Despite these positive strides, some experts express concerns about the speed of the project’s evolution. Turkey has been moving at a swift pace, which might impede their aircraft technology’s progress. The key players [Russia, the US, and China], who already possess fifth-gen jets, are still struggling with issues related to their fighter jets.  

Video screenshot

As a brief historical reminder, the US built the first 5th-gen fighter, the F-22 Raptor, which was later followed by the F-35 Lightning II. Russia created the Su-57 Felon, and China, the J-20. Even though these are marketed as 5th-gen, they are still striving to meet the standards.  

To be classified as a fifth-gen fighter, an aircraft needs to exhibit stealth capabilities and achieve supersonic speeds without afterburners. The major challenges most 5th-gen development programs encounter involve stealth technology, engine development, and maintenance.  

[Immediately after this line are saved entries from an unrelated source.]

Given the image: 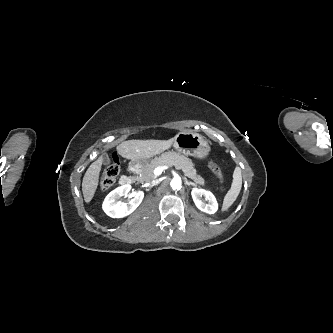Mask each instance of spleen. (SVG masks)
I'll return each mask as SVG.
<instances>
[{"mask_svg":"<svg viewBox=\"0 0 333 333\" xmlns=\"http://www.w3.org/2000/svg\"><path fill=\"white\" fill-rule=\"evenodd\" d=\"M242 187V174L241 169L236 167L233 172V181L231 188L224 196L222 211H227L236 201Z\"/></svg>","mask_w":333,"mask_h":333,"instance_id":"spleen-1","label":"spleen"}]
</instances>
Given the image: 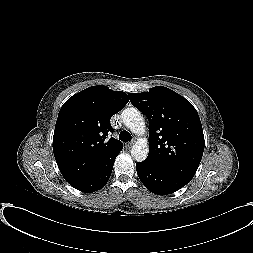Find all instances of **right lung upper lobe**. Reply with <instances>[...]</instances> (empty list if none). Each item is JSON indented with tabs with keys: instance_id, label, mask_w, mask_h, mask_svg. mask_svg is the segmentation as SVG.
Masks as SVG:
<instances>
[{
	"instance_id": "right-lung-upper-lobe-1",
	"label": "right lung upper lobe",
	"mask_w": 253,
	"mask_h": 253,
	"mask_svg": "<svg viewBox=\"0 0 253 253\" xmlns=\"http://www.w3.org/2000/svg\"><path fill=\"white\" fill-rule=\"evenodd\" d=\"M129 101L122 91L99 85L69 98L61 107L53 136V151L68 183L98 172L123 148L108 134L111 117Z\"/></svg>"
}]
</instances>
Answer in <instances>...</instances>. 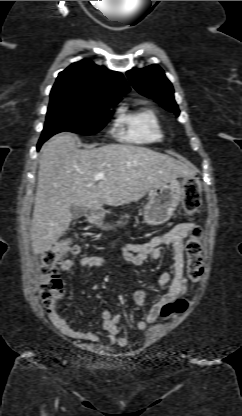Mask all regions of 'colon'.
Instances as JSON below:
<instances>
[{"mask_svg":"<svg viewBox=\"0 0 242 416\" xmlns=\"http://www.w3.org/2000/svg\"><path fill=\"white\" fill-rule=\"evenodd\" d=\"M183 207L189 216L194 215L201 205L200 180L197 177L187 179L183 186ZM79 249L72 246L66 239L60 240L50 246L41 258L42 281L39 286V295L43 305L50 314L57 313L58 303L63 296V282L60 277L58 266L69 254H77ZM187 273L189 279L197 283L203 276L202 265V229L195 226L191 229L186 242ZM189 308L186 299H178L165 304L161 309L163 318L172 315L183 314Z\"/></svg>","mask_w":242,"mask_h":416,"instance_id":"colon-1","label":"colon"}]
</instances>
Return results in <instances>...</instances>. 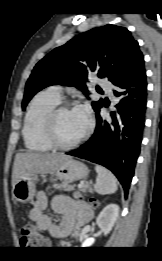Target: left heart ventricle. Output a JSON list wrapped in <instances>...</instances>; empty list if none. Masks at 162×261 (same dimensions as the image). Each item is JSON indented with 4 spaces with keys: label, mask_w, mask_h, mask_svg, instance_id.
Segmentation results:
<instances>
[{
    "label": "left heart ventricle",
    "mask_w": 162,
    "mask_h": 261,
    "mask_svg": "<svg viewBox=\"0 0 162 261\" xmlns=\"http://www.w3.org/2000/svg\"><path fill=\"white\" fill-rule=\"evenodd\" d=\"M86 128L74 113V110L61 112L56 120V133L63 143H70L79 138Z\"/></svg>",
    "instance_id": "1"
}]
</instances>
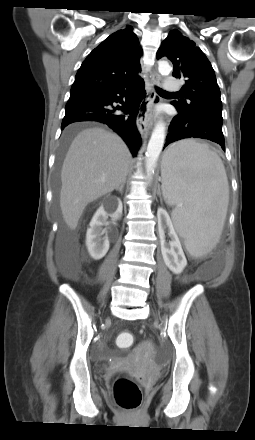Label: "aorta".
I'll list each match as a JSON object with an SVG mask.
<instances>
[{"instance_id":"aorta-1","label":"aorta","mask_w":255,"mask_h":440,"mask_svg":"<svg viewBox=\"0 0 255 440\" xmlns=\"http://www.w3.org/2000/svg\"><path fill=\"white\" fill-rule=\"evenodd\" d=\"M158 70L162 75H168L171 72V67L167 62L160 61ZM164 141H165V124L159 122L156 124L154 128L147 146L146 172L149 182L152 181V176L154 174V170L157 165L159 155L162 151Z\"/></svg>"}]
</instances>
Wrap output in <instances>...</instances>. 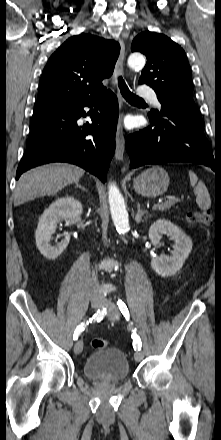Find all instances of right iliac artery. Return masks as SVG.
Masks as SVG:
<instances>
[{
    "label": "right iliac artery",
    "instance_id": "right-iliac-artery-1",
    "mask_svg": "<svg viewBox=\"0 0 221 440\" xmlns=\"http://www.w3.org/2000/svg\"><path fill=\"white\" fill-rule=\"evenodd\" d=\"M106 315V308H103L101 310H98L92 318L89 319V321H87L86 323L83 322L81 323L79 326H77L74 335H73V339L77 340L80 333L85 329V326L88 325L89 323H92V321H101L103 319V317Z\"/></svg>",
    "mask_w": 221,
    "mask_h": 440
}]
</instances>
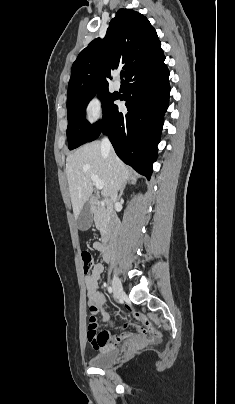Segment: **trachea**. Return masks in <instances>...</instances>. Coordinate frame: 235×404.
<instances>
[{
	"label": "trachea",
	"mask_w": 235,
	"mask_h": 404,
	"mask_svg": "<svg viewBox=\"0 0 235 404\" xmlns=\"http://www.w3.org/2000/svg\"><path fill=\"white\" fill-rule=\"evenodd\" d=\"M120 77H121V80L123 81V77H124V72L123 71L120 73Z\"/></svg>",
	"instance_id": "trachea-1"
}]
</instances>
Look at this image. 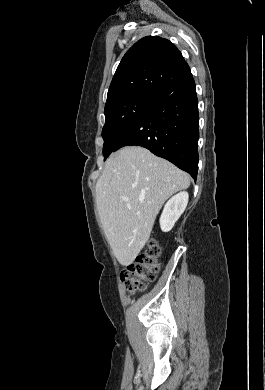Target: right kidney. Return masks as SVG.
<instances>
[{
  "instance_id": "1",
  "label": "right kidney",
  "mask_w": 265,
  "mask_h": 390,
  "mask_svg": "<svg viewBox=\"0 0 265 390\" xmlns=\"http://www.w3.org/2000/svg\"><path fill=\"white\" fill-rule=\"evenodd\" d=\"M188 198V193L183 191L167 201L160 217V227L163 232H169L173 228L175 222L184 212Z\"/></svg>"
}]
</instances>
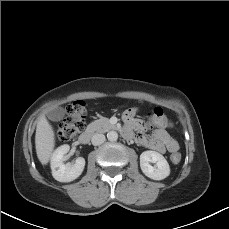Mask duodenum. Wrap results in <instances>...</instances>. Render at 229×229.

Experts anticipate that Turkey’s urgency might intensify these issues. The initial plan is to power the KAAN with two General Electric F-110 engines, also deployed in the 4th-gen Lockheed Martin F-16 jets. They might later transition to a domestic TEI engine. Once the first flight takes place, all eyes will be watching closely to see whether Turkey can make the KAAN stealthy enough to be a bona fide 5th-gen fighter.